------ PROVIDED MATERIAL
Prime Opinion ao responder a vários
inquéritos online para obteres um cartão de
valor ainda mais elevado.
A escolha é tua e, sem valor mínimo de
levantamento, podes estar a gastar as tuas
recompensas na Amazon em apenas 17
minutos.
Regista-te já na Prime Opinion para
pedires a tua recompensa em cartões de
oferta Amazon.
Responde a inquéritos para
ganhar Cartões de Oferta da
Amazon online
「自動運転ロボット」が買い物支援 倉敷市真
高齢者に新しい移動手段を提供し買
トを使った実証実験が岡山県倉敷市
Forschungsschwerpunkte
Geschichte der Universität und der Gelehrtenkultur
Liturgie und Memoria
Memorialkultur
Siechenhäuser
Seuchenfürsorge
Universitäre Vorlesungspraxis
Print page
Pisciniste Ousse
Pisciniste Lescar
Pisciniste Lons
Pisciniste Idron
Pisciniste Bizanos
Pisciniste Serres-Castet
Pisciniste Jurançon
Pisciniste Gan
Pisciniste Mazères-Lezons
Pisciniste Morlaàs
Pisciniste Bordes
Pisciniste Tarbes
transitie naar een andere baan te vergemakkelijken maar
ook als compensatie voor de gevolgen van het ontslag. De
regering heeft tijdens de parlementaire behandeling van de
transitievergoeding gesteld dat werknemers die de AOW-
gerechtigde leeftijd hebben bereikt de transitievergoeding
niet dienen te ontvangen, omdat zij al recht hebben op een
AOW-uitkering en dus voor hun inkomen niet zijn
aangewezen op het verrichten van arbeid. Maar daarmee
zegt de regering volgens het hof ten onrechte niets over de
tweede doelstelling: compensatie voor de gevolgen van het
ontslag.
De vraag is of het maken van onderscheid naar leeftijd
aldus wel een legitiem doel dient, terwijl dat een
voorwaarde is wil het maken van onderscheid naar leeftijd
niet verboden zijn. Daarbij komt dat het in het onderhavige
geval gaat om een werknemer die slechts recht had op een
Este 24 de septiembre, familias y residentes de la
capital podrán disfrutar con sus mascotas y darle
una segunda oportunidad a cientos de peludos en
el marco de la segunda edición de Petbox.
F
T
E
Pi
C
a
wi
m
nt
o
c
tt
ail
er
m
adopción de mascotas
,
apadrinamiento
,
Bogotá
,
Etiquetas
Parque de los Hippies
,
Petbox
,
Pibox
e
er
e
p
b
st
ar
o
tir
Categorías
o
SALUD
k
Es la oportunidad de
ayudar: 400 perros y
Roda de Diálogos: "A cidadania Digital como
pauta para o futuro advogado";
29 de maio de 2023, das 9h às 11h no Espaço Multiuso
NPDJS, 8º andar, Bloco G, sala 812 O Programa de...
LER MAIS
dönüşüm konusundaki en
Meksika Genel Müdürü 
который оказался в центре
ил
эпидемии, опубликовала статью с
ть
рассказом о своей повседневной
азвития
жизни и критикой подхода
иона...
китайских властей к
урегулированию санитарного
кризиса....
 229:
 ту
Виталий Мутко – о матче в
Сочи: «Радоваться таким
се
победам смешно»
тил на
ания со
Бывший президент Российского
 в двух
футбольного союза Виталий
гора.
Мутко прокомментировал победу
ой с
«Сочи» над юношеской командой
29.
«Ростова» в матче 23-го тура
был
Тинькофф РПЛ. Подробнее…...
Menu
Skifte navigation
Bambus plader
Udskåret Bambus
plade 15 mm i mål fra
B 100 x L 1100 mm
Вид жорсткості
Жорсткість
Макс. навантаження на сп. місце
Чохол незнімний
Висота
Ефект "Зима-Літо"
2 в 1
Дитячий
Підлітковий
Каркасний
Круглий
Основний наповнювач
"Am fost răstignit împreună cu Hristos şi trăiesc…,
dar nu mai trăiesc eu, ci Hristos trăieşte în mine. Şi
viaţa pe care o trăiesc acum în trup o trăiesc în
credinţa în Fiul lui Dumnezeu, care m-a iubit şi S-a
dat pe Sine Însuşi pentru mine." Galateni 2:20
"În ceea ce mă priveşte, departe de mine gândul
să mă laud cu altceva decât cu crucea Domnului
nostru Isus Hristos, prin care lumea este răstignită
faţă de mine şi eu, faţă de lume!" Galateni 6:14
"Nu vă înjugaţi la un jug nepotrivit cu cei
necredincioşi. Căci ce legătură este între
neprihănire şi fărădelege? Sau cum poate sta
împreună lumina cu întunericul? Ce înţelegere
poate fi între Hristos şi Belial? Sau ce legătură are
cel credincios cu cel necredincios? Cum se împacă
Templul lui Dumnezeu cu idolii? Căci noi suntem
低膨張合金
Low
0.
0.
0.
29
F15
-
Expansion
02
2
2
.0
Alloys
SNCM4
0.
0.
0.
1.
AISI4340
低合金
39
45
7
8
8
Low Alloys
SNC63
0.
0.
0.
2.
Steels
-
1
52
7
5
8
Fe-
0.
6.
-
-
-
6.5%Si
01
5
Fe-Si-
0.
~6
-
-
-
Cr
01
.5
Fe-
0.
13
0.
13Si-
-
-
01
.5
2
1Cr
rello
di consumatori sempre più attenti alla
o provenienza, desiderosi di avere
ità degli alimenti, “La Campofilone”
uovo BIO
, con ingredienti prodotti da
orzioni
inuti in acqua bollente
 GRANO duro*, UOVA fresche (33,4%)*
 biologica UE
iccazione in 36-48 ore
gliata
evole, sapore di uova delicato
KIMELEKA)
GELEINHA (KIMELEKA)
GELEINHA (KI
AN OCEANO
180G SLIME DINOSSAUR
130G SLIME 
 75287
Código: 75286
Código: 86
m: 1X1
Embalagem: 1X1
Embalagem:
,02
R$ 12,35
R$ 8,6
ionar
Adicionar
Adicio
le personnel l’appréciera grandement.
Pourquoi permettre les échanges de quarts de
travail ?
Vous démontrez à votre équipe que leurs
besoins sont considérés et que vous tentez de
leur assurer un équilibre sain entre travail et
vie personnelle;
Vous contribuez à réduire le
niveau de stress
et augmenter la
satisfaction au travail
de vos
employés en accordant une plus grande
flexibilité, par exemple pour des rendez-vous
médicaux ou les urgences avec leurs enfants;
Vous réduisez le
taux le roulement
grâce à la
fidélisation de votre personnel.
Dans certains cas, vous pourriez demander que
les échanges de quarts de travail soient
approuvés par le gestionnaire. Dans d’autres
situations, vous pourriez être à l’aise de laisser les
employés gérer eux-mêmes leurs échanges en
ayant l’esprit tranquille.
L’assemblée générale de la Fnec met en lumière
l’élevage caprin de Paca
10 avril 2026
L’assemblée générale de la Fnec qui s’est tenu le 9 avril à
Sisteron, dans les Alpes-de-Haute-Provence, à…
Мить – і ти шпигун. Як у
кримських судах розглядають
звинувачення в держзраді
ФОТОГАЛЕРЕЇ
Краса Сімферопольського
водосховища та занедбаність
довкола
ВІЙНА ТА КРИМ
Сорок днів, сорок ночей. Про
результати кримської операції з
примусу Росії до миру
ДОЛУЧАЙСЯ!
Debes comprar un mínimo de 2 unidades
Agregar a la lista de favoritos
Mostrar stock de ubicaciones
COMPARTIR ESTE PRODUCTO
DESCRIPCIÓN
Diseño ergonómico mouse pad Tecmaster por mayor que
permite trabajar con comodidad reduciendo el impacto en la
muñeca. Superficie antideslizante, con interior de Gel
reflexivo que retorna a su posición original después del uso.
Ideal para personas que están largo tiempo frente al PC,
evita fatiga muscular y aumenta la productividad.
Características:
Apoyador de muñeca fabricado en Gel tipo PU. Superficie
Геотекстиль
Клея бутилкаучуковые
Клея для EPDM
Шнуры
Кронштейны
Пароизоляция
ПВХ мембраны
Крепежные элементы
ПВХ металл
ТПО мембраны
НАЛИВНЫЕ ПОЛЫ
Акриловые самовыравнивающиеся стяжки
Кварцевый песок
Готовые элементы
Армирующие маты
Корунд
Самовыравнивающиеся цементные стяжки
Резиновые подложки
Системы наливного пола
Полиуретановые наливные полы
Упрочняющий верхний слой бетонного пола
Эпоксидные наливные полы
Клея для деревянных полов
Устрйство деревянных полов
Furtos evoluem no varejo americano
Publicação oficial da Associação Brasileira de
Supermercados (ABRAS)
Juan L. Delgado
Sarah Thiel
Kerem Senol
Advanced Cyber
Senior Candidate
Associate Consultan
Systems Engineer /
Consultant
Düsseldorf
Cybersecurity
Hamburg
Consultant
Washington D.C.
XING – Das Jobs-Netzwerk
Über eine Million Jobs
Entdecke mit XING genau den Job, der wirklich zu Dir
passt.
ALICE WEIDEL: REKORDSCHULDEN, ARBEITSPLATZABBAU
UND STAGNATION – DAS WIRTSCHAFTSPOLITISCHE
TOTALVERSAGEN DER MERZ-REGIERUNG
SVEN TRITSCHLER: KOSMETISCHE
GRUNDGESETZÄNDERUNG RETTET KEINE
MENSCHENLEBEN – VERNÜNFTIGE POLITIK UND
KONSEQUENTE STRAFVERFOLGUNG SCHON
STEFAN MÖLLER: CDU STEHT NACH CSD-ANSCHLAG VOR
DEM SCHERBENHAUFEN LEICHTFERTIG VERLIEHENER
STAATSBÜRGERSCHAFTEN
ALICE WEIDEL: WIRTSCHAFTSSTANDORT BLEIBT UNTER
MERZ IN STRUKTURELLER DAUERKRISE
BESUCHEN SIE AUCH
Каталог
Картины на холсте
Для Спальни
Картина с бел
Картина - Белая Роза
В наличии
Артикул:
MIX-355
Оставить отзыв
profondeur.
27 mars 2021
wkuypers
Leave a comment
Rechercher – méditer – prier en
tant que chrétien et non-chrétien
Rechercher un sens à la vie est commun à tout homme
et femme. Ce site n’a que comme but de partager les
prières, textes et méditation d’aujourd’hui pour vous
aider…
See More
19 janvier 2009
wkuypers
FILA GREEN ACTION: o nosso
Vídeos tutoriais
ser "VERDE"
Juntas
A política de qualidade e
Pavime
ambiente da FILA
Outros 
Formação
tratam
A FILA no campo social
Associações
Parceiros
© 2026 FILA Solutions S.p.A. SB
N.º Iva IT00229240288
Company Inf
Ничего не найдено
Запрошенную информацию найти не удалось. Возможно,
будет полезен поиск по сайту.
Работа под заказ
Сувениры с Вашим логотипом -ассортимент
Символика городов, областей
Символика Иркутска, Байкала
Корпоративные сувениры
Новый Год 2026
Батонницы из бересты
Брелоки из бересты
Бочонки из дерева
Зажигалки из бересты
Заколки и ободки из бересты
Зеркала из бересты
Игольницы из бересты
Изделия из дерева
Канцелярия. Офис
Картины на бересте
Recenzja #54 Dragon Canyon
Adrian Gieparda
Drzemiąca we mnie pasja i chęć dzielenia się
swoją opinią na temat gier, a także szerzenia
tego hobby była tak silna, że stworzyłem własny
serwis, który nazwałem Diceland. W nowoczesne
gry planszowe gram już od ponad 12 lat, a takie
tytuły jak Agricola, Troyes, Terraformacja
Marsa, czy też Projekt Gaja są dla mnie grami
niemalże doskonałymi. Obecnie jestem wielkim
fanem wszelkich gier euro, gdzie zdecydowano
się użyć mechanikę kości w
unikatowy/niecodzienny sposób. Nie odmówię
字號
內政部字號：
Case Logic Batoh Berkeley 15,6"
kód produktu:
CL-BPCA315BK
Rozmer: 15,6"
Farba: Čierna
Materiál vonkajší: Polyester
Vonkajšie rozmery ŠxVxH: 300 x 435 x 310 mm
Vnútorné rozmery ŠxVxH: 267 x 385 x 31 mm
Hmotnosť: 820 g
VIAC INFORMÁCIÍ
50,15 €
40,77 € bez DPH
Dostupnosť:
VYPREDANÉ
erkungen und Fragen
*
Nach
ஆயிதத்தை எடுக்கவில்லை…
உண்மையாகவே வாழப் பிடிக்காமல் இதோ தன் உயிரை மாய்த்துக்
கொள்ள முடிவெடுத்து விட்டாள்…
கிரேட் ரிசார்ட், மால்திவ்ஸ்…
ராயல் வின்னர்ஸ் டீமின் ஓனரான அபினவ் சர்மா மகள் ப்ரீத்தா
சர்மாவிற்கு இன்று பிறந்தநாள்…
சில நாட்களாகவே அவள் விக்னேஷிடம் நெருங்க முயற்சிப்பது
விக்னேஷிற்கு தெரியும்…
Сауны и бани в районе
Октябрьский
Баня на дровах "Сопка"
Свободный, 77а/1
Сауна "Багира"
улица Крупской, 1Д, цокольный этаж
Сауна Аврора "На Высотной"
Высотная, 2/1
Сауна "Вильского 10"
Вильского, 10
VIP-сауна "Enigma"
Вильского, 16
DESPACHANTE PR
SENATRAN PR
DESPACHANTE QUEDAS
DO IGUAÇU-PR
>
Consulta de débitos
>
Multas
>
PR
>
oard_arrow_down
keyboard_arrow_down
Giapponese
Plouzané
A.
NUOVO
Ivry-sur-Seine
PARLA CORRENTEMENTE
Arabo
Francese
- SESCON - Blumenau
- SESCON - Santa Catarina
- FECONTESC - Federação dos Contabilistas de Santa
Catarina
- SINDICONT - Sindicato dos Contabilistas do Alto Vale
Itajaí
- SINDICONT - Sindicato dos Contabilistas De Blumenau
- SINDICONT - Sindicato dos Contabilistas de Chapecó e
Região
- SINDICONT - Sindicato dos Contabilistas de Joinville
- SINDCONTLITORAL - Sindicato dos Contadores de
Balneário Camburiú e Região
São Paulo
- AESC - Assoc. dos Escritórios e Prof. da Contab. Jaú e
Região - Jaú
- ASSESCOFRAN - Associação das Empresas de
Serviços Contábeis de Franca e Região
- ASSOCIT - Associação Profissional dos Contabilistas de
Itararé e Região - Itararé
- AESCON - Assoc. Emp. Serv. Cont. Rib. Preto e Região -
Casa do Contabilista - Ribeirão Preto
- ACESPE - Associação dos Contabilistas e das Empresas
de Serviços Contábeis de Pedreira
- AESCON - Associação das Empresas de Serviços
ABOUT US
------------
## ASSIGNED TASK
Scan the records for the word "DESPACHANTE". Copy each line where it turns up.

## EXERCISE RESULT
DESPACHANTE PR
DESPACHANTE QUEDAS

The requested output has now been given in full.